The Bossier and Haynesville have long been known to contain oil and gas, but it wasn’t until 2008 that production of the continuous resources got underway in East Texas and North Louisiana—the primary production areas for the two formations, USGS said.
The area fell out of favor with producers due to a plunge in commodity prices and an upswing in Marcellus production.
While in the long shadow of the Permian Basin, the Haynesville continues to gain traction among operators.
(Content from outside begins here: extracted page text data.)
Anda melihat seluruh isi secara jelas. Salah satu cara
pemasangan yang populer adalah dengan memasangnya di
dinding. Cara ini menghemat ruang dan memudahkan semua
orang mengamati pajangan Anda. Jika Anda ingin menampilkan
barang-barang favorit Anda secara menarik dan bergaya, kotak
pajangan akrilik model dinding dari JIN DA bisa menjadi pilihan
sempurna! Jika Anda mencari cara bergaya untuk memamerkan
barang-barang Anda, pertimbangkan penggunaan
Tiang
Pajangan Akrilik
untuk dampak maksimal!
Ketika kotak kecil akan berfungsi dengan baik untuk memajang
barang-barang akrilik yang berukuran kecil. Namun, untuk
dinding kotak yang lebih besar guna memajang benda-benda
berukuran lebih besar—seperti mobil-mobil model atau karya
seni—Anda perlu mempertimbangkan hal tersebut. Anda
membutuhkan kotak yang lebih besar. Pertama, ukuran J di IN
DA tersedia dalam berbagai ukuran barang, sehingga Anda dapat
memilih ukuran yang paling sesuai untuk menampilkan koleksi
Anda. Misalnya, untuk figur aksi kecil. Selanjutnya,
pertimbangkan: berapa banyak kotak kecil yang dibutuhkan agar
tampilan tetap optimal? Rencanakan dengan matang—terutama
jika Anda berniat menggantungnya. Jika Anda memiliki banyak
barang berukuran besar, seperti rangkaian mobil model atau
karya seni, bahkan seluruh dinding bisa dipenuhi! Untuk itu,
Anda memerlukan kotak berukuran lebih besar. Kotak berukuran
The play has been reinvigorated by 2016 A&D activity; the April 10 IPO filing of a pure play Haynesville E&P; and proximity to LNG export terminals.
The Bossier and Haynesville formations lie within the Gulf Coast Basin, which extends from the Texas-Mexico border in the west to the Florida Panhandle in the east.
“As the USGS revisits many of the oil and gas basins of the United States, we continually find that technological revolutions of the past few years have truly been a game-changer in the amount of resources that are now technically recoverable," said Walter Guidroz, USGS program coordinator for the Energy Resources Program. “Changes in technology and industry practices, combined with an increased understanding of the regional geologic framework, can have a significant effect on what resources become technically recoverable.”
USGS assessments are probabilistic and statistic assessments, yielding a range of possible resource amounts.
Undiscovered resources are those that are estimated to exist based on geologic knowledge and statistical analysis of known resources, while technically recoverable resources are those that can be produced using currently available technology and industry practices. Whether a resource is profitable to produce is not been evaluated.
Continuous oil and gas is dispersed throughout a geologic formation rather than existing as discrete, localized occurrences, such as those in conventional accumulations. Because of that, continuous resources commonly require special technical drilling and recovery methods, such as hydraulic fracturing.